##### Listed entries
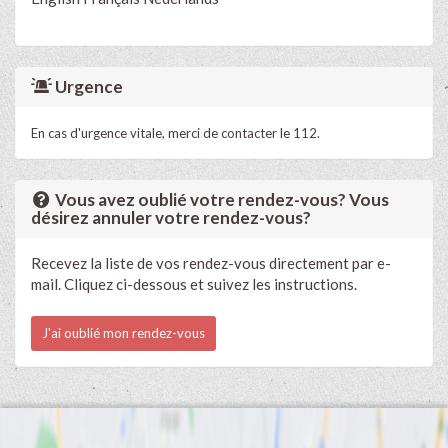
Urgence
En cas d'urgence vitale, merci de contacter le 112.
Vous avez oublié votre rendez-vous? Vous
désirez annuler votre rendez-vous?
Recevez la liste de vos rendez-vous directement par e-
mail. Cliquez ci-dessous et suivez les instructions.
J'ai oublié mon rendez-vous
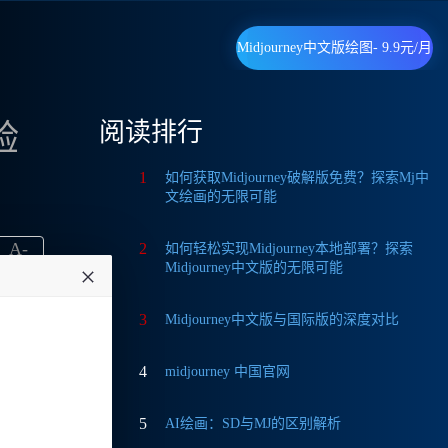
Midjourney中文版绘图- 9.9元/月
阅读排行
验
1
如何获取Midjourney破解版免费？探索Mj中
文绘画的无限可能
A
-
2
如何轻松实现Midjourney本地部署？探索
Midjourney中文版的无限可能
3
Midjourney中文版与国际版的深度对比
4
midjourney 中国官网
在这
5
AI绘画：SD与MJ的区别解析
问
##########
Would you output each entry exactly and leave the pictures behind?

Urgence
En cas d'urgence vitale, merci de contacter le 112.
Vous avez oublié votre rendez-vous? Vous
désirez annuler votre rendez-vous?
Recevez la liste de vos rendez-vous directement par e-
mail. Cliquez ci-dessous et suivez les instructions.
J'ai oublié mon rendez-vous
Midjourney中文版绘图- 9.9元/月
阅读排行
验
1
如何获取Midjourney破解版免费？探索Mj中
文绘画的无限可能
A
-
2
如何轻松实现Midjourney本地部署？探索
Midjourney中文版的无限可能
3
Midjourney中文版与国际版的深度对比
4
midjourney 中国官网
在这
5
AI绘画：SD与MJ的区别解析
问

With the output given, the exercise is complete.